-------- SUPPLIED RECORDS --------
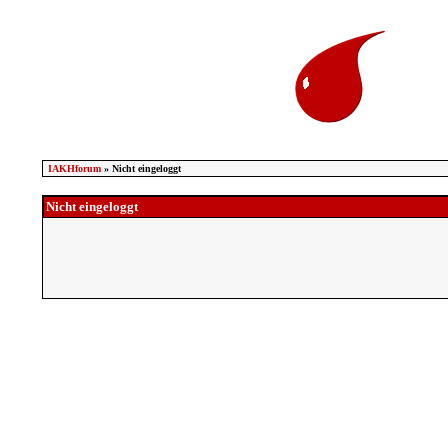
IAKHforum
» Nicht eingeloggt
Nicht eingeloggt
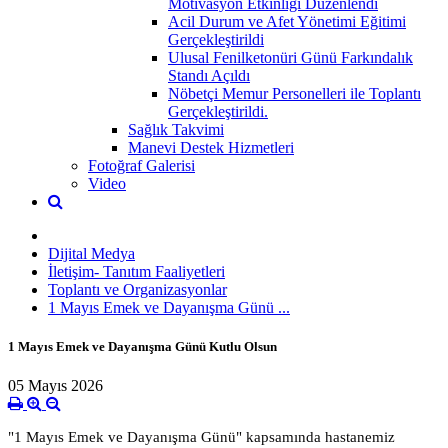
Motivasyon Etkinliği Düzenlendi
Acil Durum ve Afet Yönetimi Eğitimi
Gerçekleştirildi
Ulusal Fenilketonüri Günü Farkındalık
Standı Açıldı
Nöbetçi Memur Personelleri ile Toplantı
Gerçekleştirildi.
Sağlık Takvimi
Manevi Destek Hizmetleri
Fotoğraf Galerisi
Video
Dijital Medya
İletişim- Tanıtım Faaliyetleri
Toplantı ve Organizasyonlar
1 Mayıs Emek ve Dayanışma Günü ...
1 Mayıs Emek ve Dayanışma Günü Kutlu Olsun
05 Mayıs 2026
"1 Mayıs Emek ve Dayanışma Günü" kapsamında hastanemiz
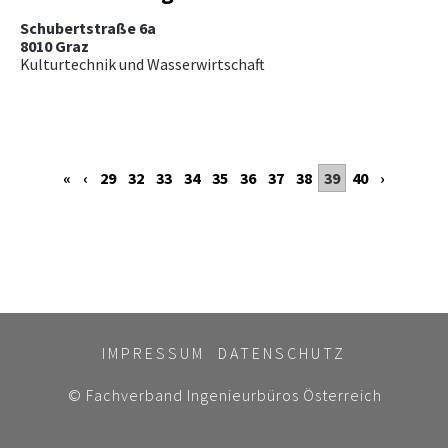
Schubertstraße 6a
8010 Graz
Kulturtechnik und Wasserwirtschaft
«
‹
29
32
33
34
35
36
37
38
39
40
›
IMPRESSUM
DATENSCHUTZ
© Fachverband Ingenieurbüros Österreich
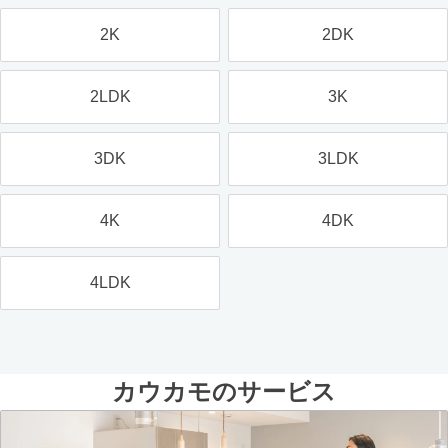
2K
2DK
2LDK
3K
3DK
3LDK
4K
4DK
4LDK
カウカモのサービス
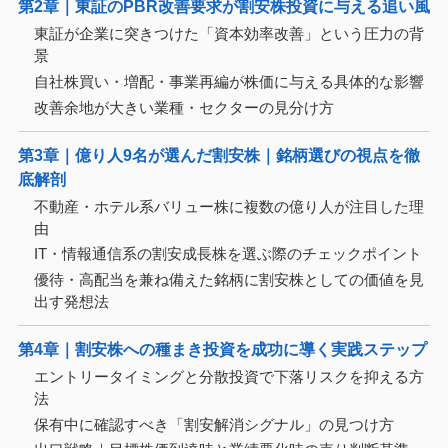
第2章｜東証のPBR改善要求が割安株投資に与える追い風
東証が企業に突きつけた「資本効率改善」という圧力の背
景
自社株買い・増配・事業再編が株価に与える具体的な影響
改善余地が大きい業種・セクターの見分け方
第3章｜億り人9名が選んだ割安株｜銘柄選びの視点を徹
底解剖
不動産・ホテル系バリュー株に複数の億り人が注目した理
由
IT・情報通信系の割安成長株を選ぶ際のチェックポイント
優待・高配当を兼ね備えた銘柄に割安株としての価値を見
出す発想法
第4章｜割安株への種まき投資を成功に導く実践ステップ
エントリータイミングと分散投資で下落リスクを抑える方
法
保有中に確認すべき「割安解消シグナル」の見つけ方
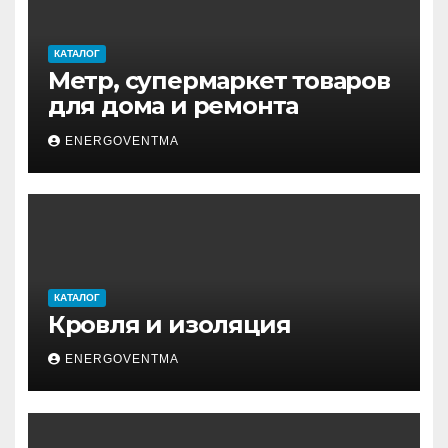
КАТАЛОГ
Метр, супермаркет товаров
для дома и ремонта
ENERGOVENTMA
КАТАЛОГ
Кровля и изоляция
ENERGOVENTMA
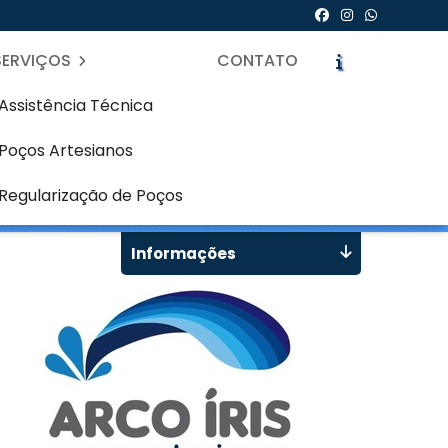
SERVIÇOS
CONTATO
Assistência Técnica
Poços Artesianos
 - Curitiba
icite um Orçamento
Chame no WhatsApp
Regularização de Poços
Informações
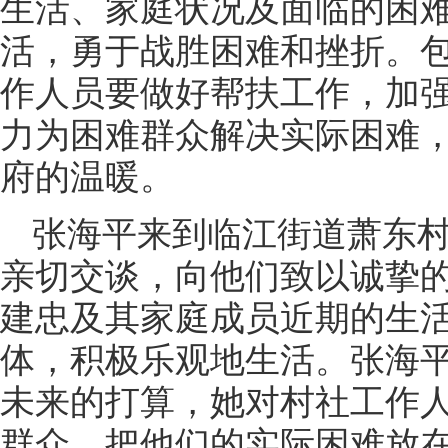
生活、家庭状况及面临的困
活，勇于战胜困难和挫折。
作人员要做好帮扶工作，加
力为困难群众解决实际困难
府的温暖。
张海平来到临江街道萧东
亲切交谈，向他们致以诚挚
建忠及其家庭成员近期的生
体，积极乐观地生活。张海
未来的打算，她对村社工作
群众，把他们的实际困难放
--------
The expected result is the material restated word for word, minus any picture.

ANSWER TO THE PROBLEM:
IAKHforum
» Nicht eingeloggt
Nicht eingeloggt
Motivasyon Etkinliği Düzenlendi
Acil Durum ve Afet Yönetimi Eğitimi
Gerçekleştirildi
Ulusal Fenilketonüri Günü Farkındalık
Standı Açıldı
Nöbetçi Memur Personelleri ile Toplantı
Gerçekleştirildi.
Sağlık Takvimi
Manevi Destek Hizmetleri
Fotoğraf Galerisi
Video
Dijital Medya
İletişim- Tanıtım Faaliyetleri
Toplantı ve Organizasyonlar
1 Mayıs Emek ve Dayanışma Günü ...
1 Mayıs Emek ve Dayanışma Günü Kutlu Olsun
05 Mayıs 2026
"1 Mayıs Emek ve Dayanışma Günü" kapsamında hastanemiz
Schubertstraße 6a
8010 Graz
Kulturtechnik und Wasserwirtschaft
«
‹
29
32
33
34
35
36
37
38
39
40
›
IMPRESSUM
DATENSCHUTZ
© Fachverband Ingenieurbüros Österreich
2K
2DK
2LDK
3K
3DK
3LDK
4K
4DK
4LDK
カウカモのサービス
第2章｜東証のPBR改善要求が割安株投資に与える追い風
東証が企業に突きつけた「資本効率改善」という圧力の背
景
自社株買い・増配・事業再編が株価に与える具体的な影響
改善余地が大きい業種・セクターの見分け方
第3章｜億り人9名が選んだ割安株｜銘柄選びの視点を徹
底解剖
不動産・ホテル系バリュー株に複数の億り人が注目した理
由
IT・情報通信系の割安成長株を選ぶ際のチェックポイント
優待・高配当を兼ね備えた銘柄に割安株としての価値を見
出す発想法
第4章｜割安株への種まき投資を成功に導く実践ステップ
エントリータイミングと分散投資で下落リスクを抑える方
法
保有中に確認すべき「割安解消シグナル」の見つけ方
КАТАЛОГ
Метр, супермаркет товаров
для дома и ремонта
ENERGOVENTMA
КАТАЛОГ
Кровля и изоляция
ENERGOVENTMA
SERVIÇOS
CONTATO
Assistência Técnica
Poços Artesianos
 - Curitiba
icite um Orçamento
Chame no WhatsApp
Regularização de Poços
Informações
生活、家庭状况及面临的困
活，勇于战胜困难和挫折。
作人员要做好帮扶工作，加
力为困难群众解决实际困难
府的温暖。
张海平来到临江街道萧东
亲切交谈，向他们致以诚挚
建忠及其家庭成员近期的生
体，积极乐观地生活。张海
未来的打算，她对村社工作
群众，把他们的实际困难放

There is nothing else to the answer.